Framework security controls

Evermood uses modern and secure open source frameworks with security controls to reduce the risk of SQL Injection (SQLi), Cross Site Scripting (XSS) and Cross Site Request Forgery (CSRF) as much as possible.

Quality Assurance

Our Security Officer regularly reviews our code base to identify, test and prioritize security vulnerabilities. New features, functions and design changes are subjected to a security check as well. The Security Officer works closely with the development teams to address other security issues that arise during development.

Separate Environments

Evermood’s testing and staging environments are physically and logically separated from the production environment. Customer data is used exclusively in the production environment.

Logging

We maintain extensive and centralized logging systems in our staging and production environments that contain information related to security, monitoring, availability, access and other metrics of our service offerings. These logs are analyzed for security events using automatic monitoring software under the supervision of the Security Officer.

Dynamic vulnerability checks

We continuously perform automatic vulnerability scans of our staging and production hosts and correct any discovered problems that pose a risk to our environment. To this end, we use various third-party security tools.

Static code analysis

Before being released for production, our source code is always checked and tested with automated software for static analysis.

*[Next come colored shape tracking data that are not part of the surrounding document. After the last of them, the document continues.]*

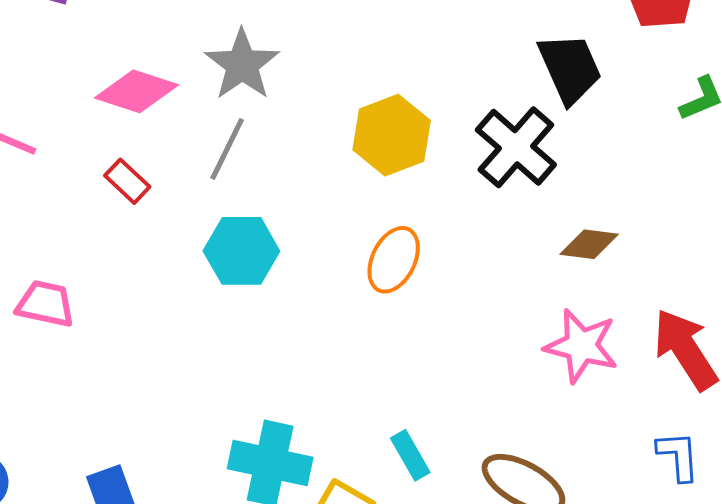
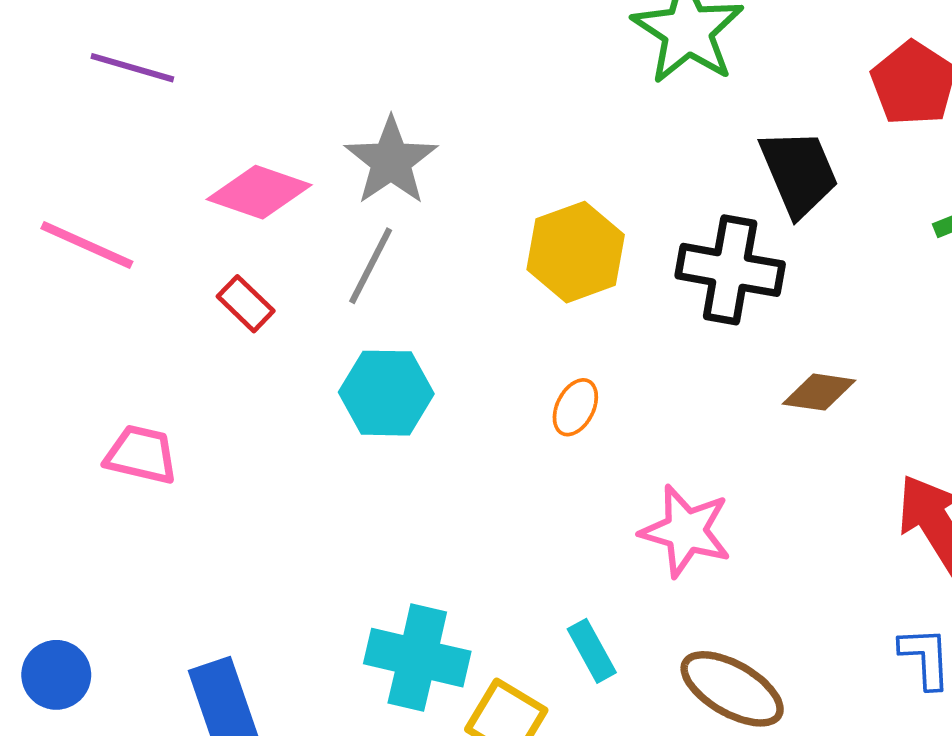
black cross: (516, 147) -> (730, 270), turned -32
orange ellipse: (394, 260) -> (575, 407), size x0.7
pink star: (581, 346) -> (686, 531), moved

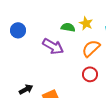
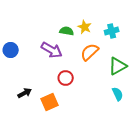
blue circle: (18, 30) -> (11, 50), moved
red circle: (90, 74) -> (66, 78), moved

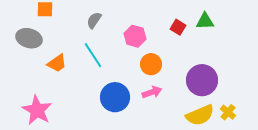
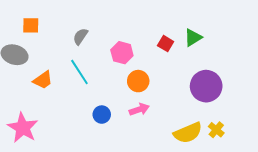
green triangle: (205, 21) -> (193, 37), turned -30
purple circle: (202, 80) -> (206, 86), moved
blue circle: (115, 97) -> (102, 115), size x0.6

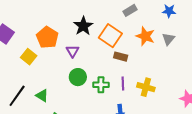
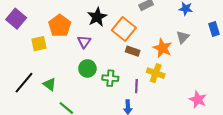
orange star: (145, 36) -> (163, 48), moved
yellow square: (29, 57) -> (39, 44), turned 35
purple line: (123, 84) -> (136, 86), moved
yellow cross: (146, 87) -> (156, 73), moved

Penetration tests by external experts

Evermood has external security experts conduct detailed penetration tests on a regular basis.

Sub contractors

To support the provision of our services, Evermood may involve and use external data processors with access to certain customer data. Before engaging an external subcontractor, we extensively review and assess their privacy, security and confidentiality practices. The following table lists all current sub-processors of Evermood:

  • Open Telekom Cloud (Magdeburg, Germany)
  • Mailjet (Paris, France)

Storage of access data

Evermood always follows the current best practices for secure storage of access data. At no time do we store passwords in a format that can be read by humans. Instead, any access data is stored using a secure, salted, one-way hash function.

Guidelines

Evermood has developed broad and comprehensive security guidelines. All employees and sub-contractors who have access to our databases are aware of these guidelines and are obliged to comply with them.

Trainings

All Evermood employees take part in security awareness training when they are hired and once a year thereafter. Our development team undergoes annual training on secure coding.

Background checks

To the extent permitted by law, Evermood conducts a background check on all new employees. The background check includes a review of relevant criminal, educational and employment history. A similar assessment is also required for external contractors.

Confidentiality agreements

All newly hired employees of Evermood sign a confidentiality and non-disclosure agreement.